Monday, March 1, 2010

Even Baseless Allegations Trigger Duty to Defend

Village of Brewster v. Virginia Sur. Co., Inc.
--- N.Y.S.2d ----, 2010 WL 547082
N.Y.A.D. 3 Dept.,2010.

In a case that nicely emphasizes the extent that even baseless allegations against an insured can trigger the duty to defend an additional insured, the Third Department reversed the trial court's finding that an issue of fact as to whether the defendant carrier owed the plaintiff Village a defense to underlying property claims arising from a water main break. The Village hired the defendant's insured to construct new potable water distribution and wastewater collection systems. As part of its contract, the contractor purchased CGL coverage with an additional insured endorsement naming the plaintiff but “only with respect to liability arising out of [Laws'] work for [the Village].” During the relevant time period, the Village also had its own CGL policy.
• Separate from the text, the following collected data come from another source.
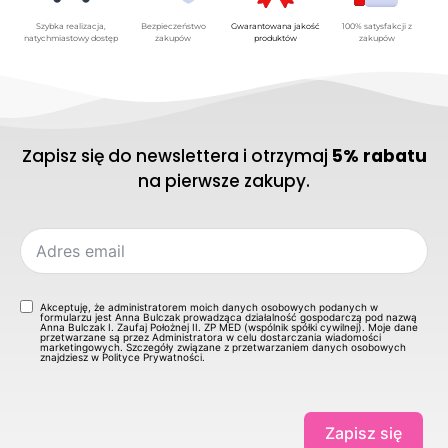
Szybka realizacja,
Bezpieczeństwo
Gwarantowana jakość
100% satysfakcji z
natychmiastowy dostęp
zakupów
produktów
zakupów
Zapisz się do newslettera i otrzymaj
5% rabatu
na pierwsze zakupy.
Akceptuję, że administratorem moich danych osobowych podanych w
formularzu jest Anna Bulczak prowadząca działalność gospodarczą pod nazwą
Anna Bulczak I. Zaufaj Położnej II. ZP MED (wspólnik spółki cywilnej). Moje dane
przetwarzane są przez Administratora w celu dostarczania wiadomości
marketingowych. Szczegóły związane z przetwarzaniem danych osobowych
znajdziesz w Polityce Prywatności.
Zapisz się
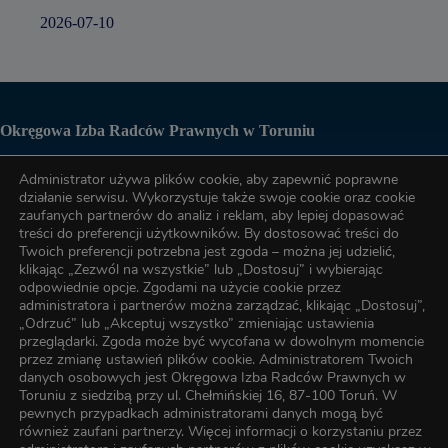
2026-07-10
Okręgowa Izba Radców Prawnych w Toruniu
Administrator używa plików cookie, aby zapewnić poprawne
Biuro OIRP
działanie serwisu. Wykorzystuje także swoje cookie oraz cookie
zaufanych partnerów do analiz i reklam, aby lepiej dopasować
treści do preferencji użytkowników. By dostosować treści do
tel. (56) 622-89-17
Twoich preferencji potrzebna jest zgoda – można jej udzielić,
klikając „Zezwól na wszystkie” lub „Dostosuj” i wybierając
odpowiednie opcje. Zgodami na użycie cookie przez
administratora i partnerów można zarządzać, klikając „Dostosuj”,
tel. (56) 622-89-17
„Odrzuć” lub „Akceptuj wszystko” zmieniając ustawienia
przeglądarki. Zgoda może być wycofana w dowolnym momencie
przez zmianę ustawień plików cookie. Administratorem Twoich
e-mail:
oirp@torun.oirp.pl
danych osobowych jest Okręgowa Izba Radców Prawnych w
e-mail:
szkolenia@torun.oirp.pl
Toruniu z siedzibą przy ul. Chełmińskiej 16, 87-100 Toruń. W
pewnych przypadkach administratorami danych mogą być
również zaufani partnerzy. Więcej informacji o korzystaniu przez
W Okręgowej Izbie Radców Prawnych w Toruniu został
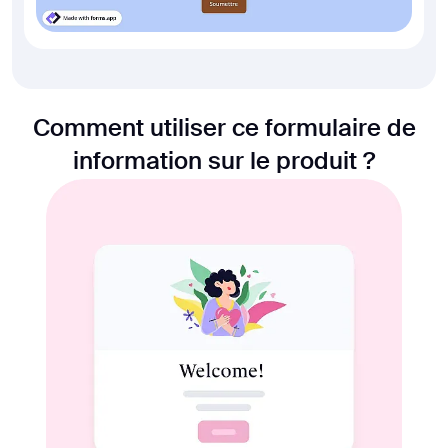
Comment utiliser ce formulaire de
information sur le produit ?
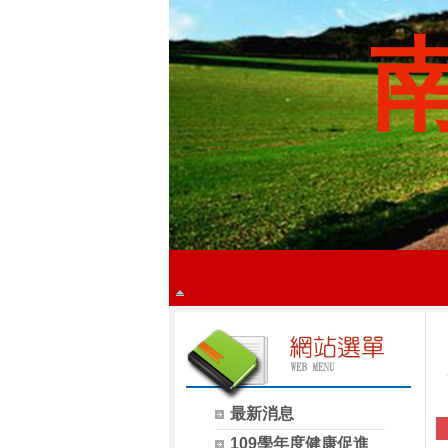
最新消息
109學年度健康促進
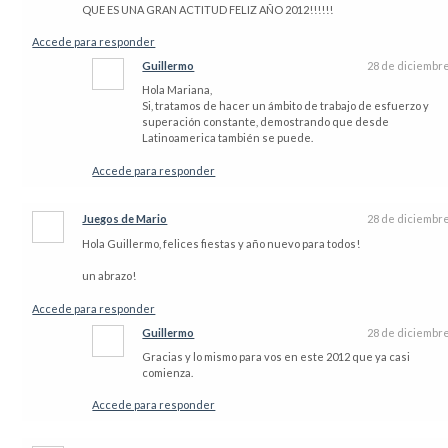
QUE ES UNA GRAN ACTITUD FELIZ AÑO 2012!!!!!!
Accede para responder
Guillermo
28 de diciembr
Hola Mariana,
Si, tratamos de hacer un ámbito de trabajo de esfuerzo y
superación constante, demostrando que desde
Latinoamerica también se puede.
Accede para responder
Juegos de Mario
28 de diciembr
Hola Guillermo, felices fiestas y año nuevo para todos!
un abrazo!
Accede para responder
Guillermo
28 de diciembr
Gracias y lo mismo para vos en este 2012 que ya casi
comienza.
Accede para responder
Nine days after the completion of the contractor's work on the new water system, the old system suffered a water main break 10 miles from the work of the contractor. When two residents brought action against the Village, it tendered its defense to defendant which disclaimed coverage on the basis that the contractor's operations did not cause or contribute to the property damages claimed in the underlying complaints and, therefore, any alleged loss did not arise out of its insured's work.

The Village commenced a declaratory judgment action and moved for summary judgment. In opposition, defendant argued that it was not responsible for the maintenance and operation of the old water systems and that its insured only worked on the new system, which was void of water and 10 miles away from the site of the main break, that its insured had completed its work on the new system nine days earlier, and that although its insured voluntarily provided the Village with a backhoe to make repairs at the site, but did not perform any work at that site.

Based on such evidence, the trial court found a triable issue of fact sufficient to withstand summary judgment with respect to its duty to defend and indemnify the Village.

Notwithstanding the seemingly baseless nature of the claims against the contractor, the Third Department found that the Supreme Court erred in denying that portion of plaintiffs' summary judgment motion seeking a declaration that defendant was obligated to defend the Village in the underlying actions. The Court noted based its decision on the fact that the the complaint contained allegations of negligence against the contractor. It noted that any allegations that would "bring the claim even potentially within the embrace of the policy, the insurer must defend its insured, “no matter how groundless, false or baseless the suit may be” (Automobile Ins. Co. of Hartford v. Cook, 7 NY3d at 137 [internal quotation marks and citation omitted]; see Town of Massena v. Healthcare Underwriters Mut. Ins. Co., 98 N.Y.2d 435, 443-444 [2002]; Technicon Elecs. Corp. v. American Home Assur. Co., 74 N.Y.2d 66, 73 [1989] ). Further, “ ‘[e]ven where there exist extrinsic facts suggesting that the claim may ultimately prove meritless or outside the policy's coverage, the insurer cannot avoid its commitment to provide a defense’ “ (Durant v. North Country Adirondack Coop. Ins. Co., 24 AD3d 1165, 1166 [2005], quoting Fitzpatrick v. American Honda Motor Co., 78 N.Y.2d 61, 66 [1991]; see Automobile Ins. Co. of Hartford v. Cook, 7 NY3d at 137).

The Court noted that if the allegations in the complaints that the contractor's negligent construction and excavation work caused the water main to break, were proven to be true, such would bring the claims within the ambit of the protection afforded by defendant's coverage, thereby triggering defendant's duty to provide the Village with a defense (see BP A.C. Corp. v. One Beacon Ins. Group, 8 NY3d at 715; Durant v. North Country Adirondack Coop. Ins. Co., 24 AD3d at 1166).

The court ordered the defedant to reimurse the plaintiff's carrier defense costs after finding that the defendant's policy was primary.